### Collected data

--*--

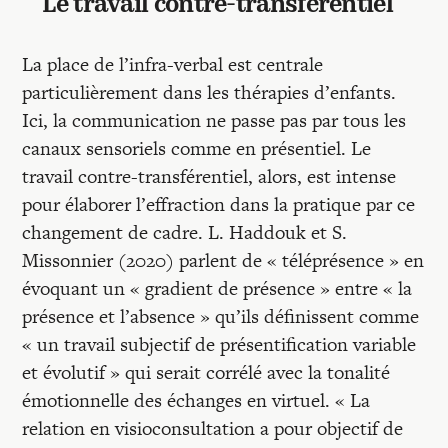
Le travail contre-transférentiel
La place de l’infra-verbal est centrale
particulièrement dans les thérapies d’enfants.
Ici, la communication ne passe pas par tous les
canaux sensoriels comme en présentiel. Le
travail contre-transférentiel, alors, est intense
pour élaborer l’effraction dans la pratique par ce
changement de cadre. L. Haddouk et S.
Missonnier (2020) parlent de « téléprésence » en
évoquant un « gradient de présence » entre « la
présence et l’absence » qu’ils définissent comme
« un travail subjectif de présentification variable
et évolutif » qui serait corrélé avec la tonalité
émotionnelle des échanges en virtuel. « La
relation en visioconsultation a pour objectif de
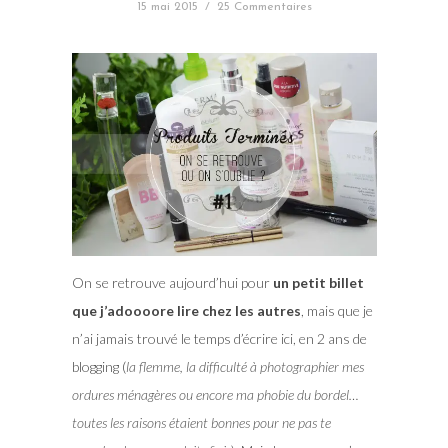
15 mai 2015
/
25 Commentaires
On se retrouve aujourd’hui pour
un petit billet
que j’adoooore lire chez les autres
, mais que je
n’ai jamais trouvé le temps d’écrire ici, en 2 ans de
blogging (
la flemme, la difficulté à photographier mes
ordures ménagères ou encore ma phobie du bordel…
toutes les raisons étaient bonnes pour ne pas te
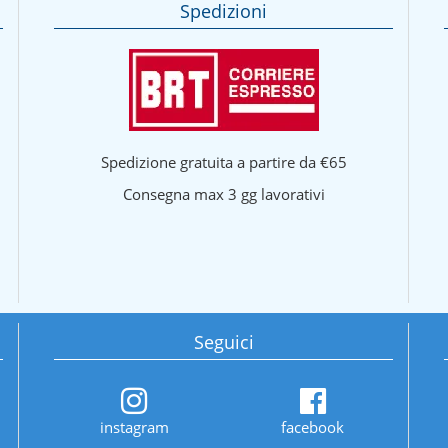
Spedizioni
Spedizione gratuita a partire da €65
Consegna max 3 gg lavorativi
Seguici
instagram
facebook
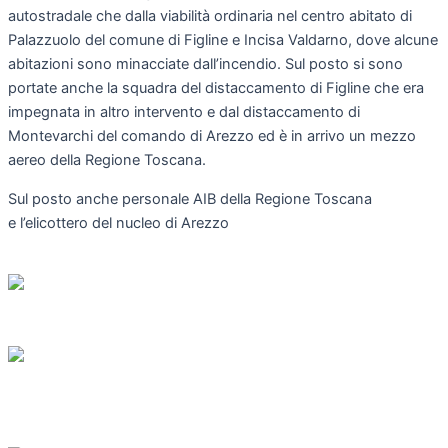
autostradale che dalla viabilità ordinaria nel centro abitato di
Palazzuolo del comune di Figline e Incisa Valdarno, dove alcune
abitazioni sono minacciate dall’incendio. Sul posto si sono
portate anche la squadra del distaccamento di Figline che era
impegnata in altro intervento e dal distaccamento di
Montevarchi del comando di Arezzo ed è in arrivo un mezzo
aereo della Regione Toscana.
Sul posto anche personale AIB della Regione Toscana
e l’elicottero del nucleo di Arezzo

--*--

### Exercise
Within the records above, tally the lines that contain "della". Give the total and nothing more.

### Worked solution
2